GPU General Purpose Computing with Unity Compute Shaders

Compute Shaders in Unity3D are a way to perform general purpose computing on a GPU card.  This is known as General Purpose computing on Graphics Processing Units or GPGPU.  This means you can use the GPU to perform operations that may not necessarily have anything to do with graphics.  e.g. protein folding simulations (ya I don’t know what that is either).  Not everything is suitable, only those operations that can run concurrently and make use of the ridiculous amount of parallelism on a GPU.

Unity’s Compute Shaders are currently limited to supporting DirectX 11 only but I suspect this will change in the future when you consider that Unity’s aim is to be cross-platform.  DX11 compute shaders is also known as DirectCompute.

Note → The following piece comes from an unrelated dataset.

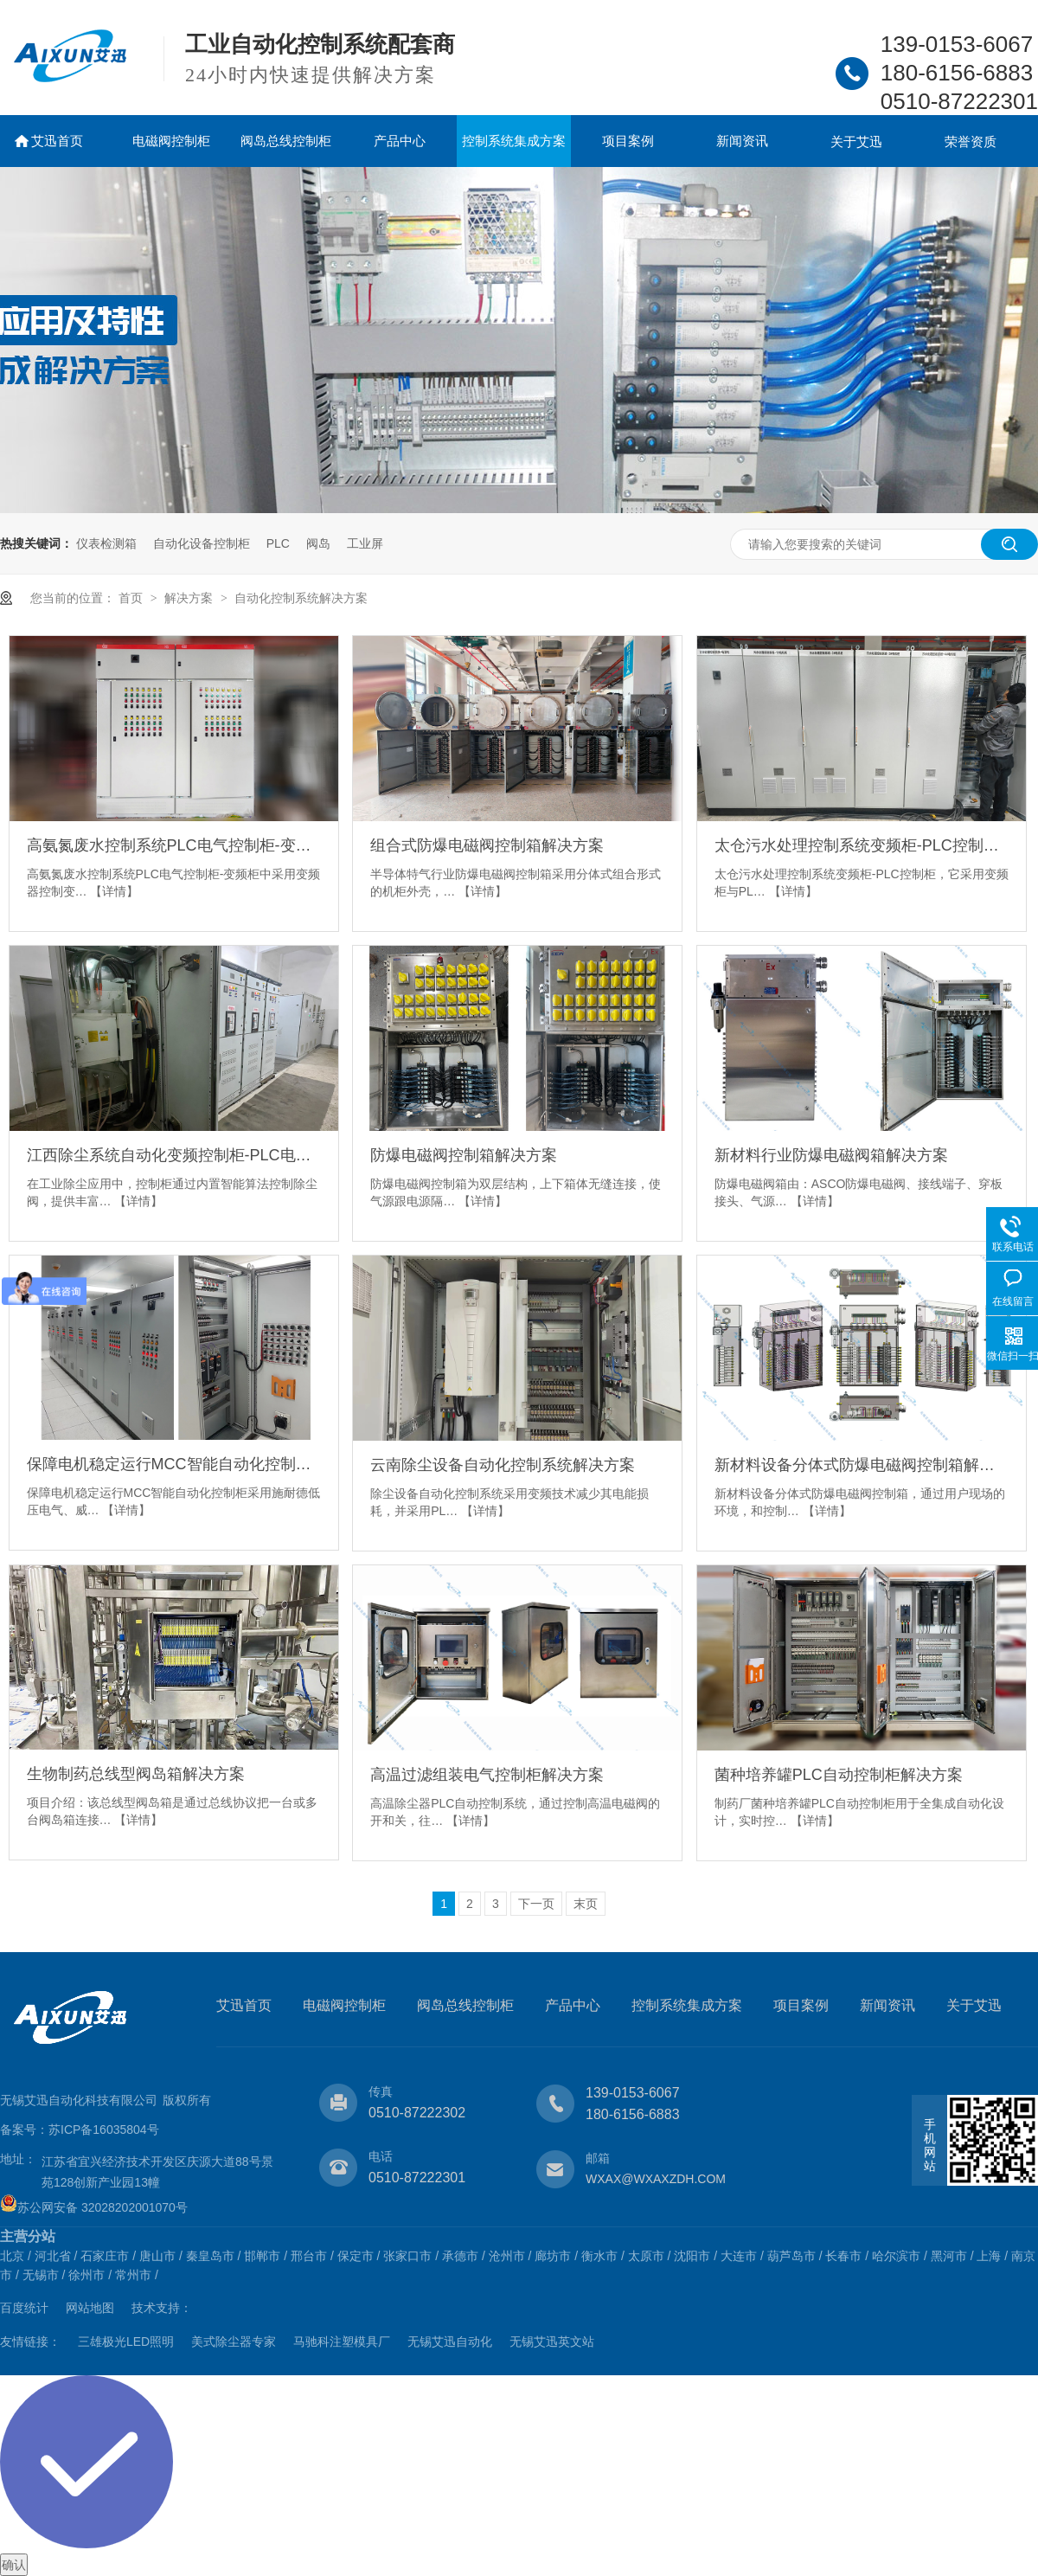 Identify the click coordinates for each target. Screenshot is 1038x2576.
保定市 (355, 2256)
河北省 (53, 2256)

Compute shaders syntax is just as per HLSL so you should feel right at home.

Compute shaders are great.  Normally from what I understand, if you had a ton of stuff to manipulate well you had to do it CPU side then upload it to the GPU – a very expensive operation not to be done frequently.

With compute shaders you merely allocate the data CPU side and send it once to the GPU.  From then on a little program (or kernel) updates the data for you and the output is passed to a shader for rendering.  All without being touched by the CPU.

Here’s my first attempt at making a GPGPU galaxy modelled with 1,000,000 stars where the stars are moved on the GPU side of things.  It’s looks more like a pizza at the moment, oh well.  I can manage 60 FPS on 1920×1080.

 

image

 

I’ll follow up with a non-pizza looking galaxy soon and some source code as documentation on anything GPGPU is quite rare.

Maybe if we get enough of these GPUs we can find out what “42” means?